Pakistan Prime Minister Imran Khan (and army chief General Qamar Javed Bajwa

Pakistan’s allies in Washington have been trying, in the meanwhile, to catch the Biden administration’s attention and get it interested in resetting ties with the one-time ally

The United States (US) state department spokesperson Ned Price could not have chosen a better word to reflect the Joe Biden administration’s weariness with Pakistan. Asked about Islamabad’s flip-flop on sugar and cotton imports from India, Price said the US “continues” to encourage the two countries to resolve their concerns through direct dialogue. Actually, he could have simply shrugged.

Pakistan’s steadily diminishing equity with the US may have hit rock bottom with the Biden administration. “For the first time in over two decades, Pakistan is not a foreign-policy priority for a new US administration,” two former Obama administration officials acknowledged in recent, and sympathetic article, advocating a reset of ties with Pakistan. And this might be good thing to keep in the rear view as New Delhi responds to Pakistan Army chief Qamar Javed Bajwa’s call to “bury the past and move forward”.

Biden has shown no interest in engaging Pakistan. He has not spoken to Prime Minister Imran Khan yet, more than two months after taking office. And that’s despite a direct request from Islamabad. The US President has also not invited Khan to his virtual summit on climate later this month.
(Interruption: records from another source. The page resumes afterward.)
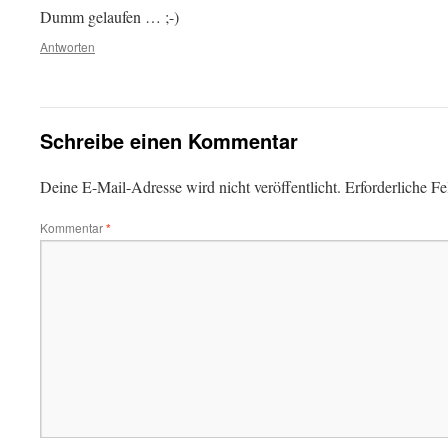
Dumm gelaufen … ;-)
Antworten
Schreibe einen Kommentar
Deine E-Mail-Adresse wird nicht veröffentlicht.
Erforderliche Fe
Kommentar
*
Prime Minister Narendra Modi and Bangladesh’s Prime Minister Sheikh Hasina are among the 40 world leaders who will attend.

Secretary of State Antony Blinken has spoken with his Pakistani counterpart Shah Mahmood Qureshi, but the conversation was most unlike how first-calls tend to be. It was an uncomfortable call about the release of Ahmed Omar Saeed Sheikh, a man convicted of kidnapping and killing of American journalist Daniel Pearl. Some in Islamabad wonder if Sheikh’s release ordered by the Supreme Court just a week after Biden’s inauguration in January is behind the current chill. US Secretary of Defence Lloyd Austin spoke with General Bajwa on phone during his travels in the region, but he did not stop by for a visit. He went to India and then skipped over Pakistan for an unannounced visit to Afghanistan.
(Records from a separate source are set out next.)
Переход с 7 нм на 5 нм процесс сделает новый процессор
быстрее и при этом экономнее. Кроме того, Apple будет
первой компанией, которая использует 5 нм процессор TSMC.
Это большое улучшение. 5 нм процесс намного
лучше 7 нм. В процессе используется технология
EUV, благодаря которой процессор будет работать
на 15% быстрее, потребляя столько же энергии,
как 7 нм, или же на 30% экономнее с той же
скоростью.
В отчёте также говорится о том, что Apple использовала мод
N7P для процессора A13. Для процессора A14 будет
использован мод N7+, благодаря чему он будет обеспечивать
Pakistan’s allies in Washington have been trying, in the meanwhile, to catch the Biden administration’s attention and get it interested in resetting ties with the one-time ally. One of them called for a “rightsized” US-Pakistan relationship focused on economic and cultural interests. Another one called also for economic ties as the new focus but sought a “light government touch”, in other words, US government help.

There is no indication the Biden administration — the national security council is driving the South Asia engagement for now in the absence of senate-confirmed assistant secretaries to head the relevant bureaus at the state and defence departments — is interested in a reset. Bajwa’s peace offer, as one American observer said, could be a move to “impress” Biden, win a reprieve and get something that looks like a reset. And no more.